▶ _EXERCISE_:
Search the records below for the string "online" and copy each line where it turns up.

▶ _SUPPLIED DATA_:
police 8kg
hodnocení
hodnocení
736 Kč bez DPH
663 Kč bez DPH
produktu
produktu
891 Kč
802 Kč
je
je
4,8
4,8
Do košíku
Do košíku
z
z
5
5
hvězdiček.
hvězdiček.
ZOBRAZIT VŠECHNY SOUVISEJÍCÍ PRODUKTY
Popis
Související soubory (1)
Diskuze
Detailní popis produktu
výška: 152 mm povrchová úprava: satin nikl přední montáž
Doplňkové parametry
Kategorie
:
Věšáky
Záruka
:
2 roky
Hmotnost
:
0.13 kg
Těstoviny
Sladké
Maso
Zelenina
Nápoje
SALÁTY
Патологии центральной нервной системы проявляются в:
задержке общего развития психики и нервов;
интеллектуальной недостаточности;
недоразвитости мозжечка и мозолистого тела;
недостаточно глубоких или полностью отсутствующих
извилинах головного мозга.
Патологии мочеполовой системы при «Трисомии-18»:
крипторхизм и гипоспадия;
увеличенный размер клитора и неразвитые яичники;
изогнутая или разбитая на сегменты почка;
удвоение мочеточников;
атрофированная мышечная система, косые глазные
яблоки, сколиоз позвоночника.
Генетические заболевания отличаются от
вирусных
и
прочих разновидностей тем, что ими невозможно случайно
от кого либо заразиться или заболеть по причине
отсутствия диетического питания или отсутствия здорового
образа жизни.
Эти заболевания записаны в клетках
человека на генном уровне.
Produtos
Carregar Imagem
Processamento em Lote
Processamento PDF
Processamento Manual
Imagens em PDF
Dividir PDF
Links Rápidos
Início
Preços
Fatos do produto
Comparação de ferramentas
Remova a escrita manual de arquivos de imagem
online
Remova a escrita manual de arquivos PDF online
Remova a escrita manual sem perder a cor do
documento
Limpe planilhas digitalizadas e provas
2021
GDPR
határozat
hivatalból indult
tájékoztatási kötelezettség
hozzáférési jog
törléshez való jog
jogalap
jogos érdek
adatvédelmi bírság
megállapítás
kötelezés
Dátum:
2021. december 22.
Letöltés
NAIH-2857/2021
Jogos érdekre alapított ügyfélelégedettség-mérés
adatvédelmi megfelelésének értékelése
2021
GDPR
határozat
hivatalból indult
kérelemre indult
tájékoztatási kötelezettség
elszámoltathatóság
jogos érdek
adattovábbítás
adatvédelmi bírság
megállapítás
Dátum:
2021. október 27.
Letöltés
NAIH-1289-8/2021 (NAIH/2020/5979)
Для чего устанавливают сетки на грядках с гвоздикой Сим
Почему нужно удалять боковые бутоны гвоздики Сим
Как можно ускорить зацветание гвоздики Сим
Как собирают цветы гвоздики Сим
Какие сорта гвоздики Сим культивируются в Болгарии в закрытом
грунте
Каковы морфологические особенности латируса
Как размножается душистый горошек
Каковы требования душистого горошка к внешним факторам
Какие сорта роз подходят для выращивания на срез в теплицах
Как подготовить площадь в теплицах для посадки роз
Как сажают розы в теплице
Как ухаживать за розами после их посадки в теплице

▶ _WRITTEN SOLUTION_:
online
Remova a escrita manual de arquivos PDF online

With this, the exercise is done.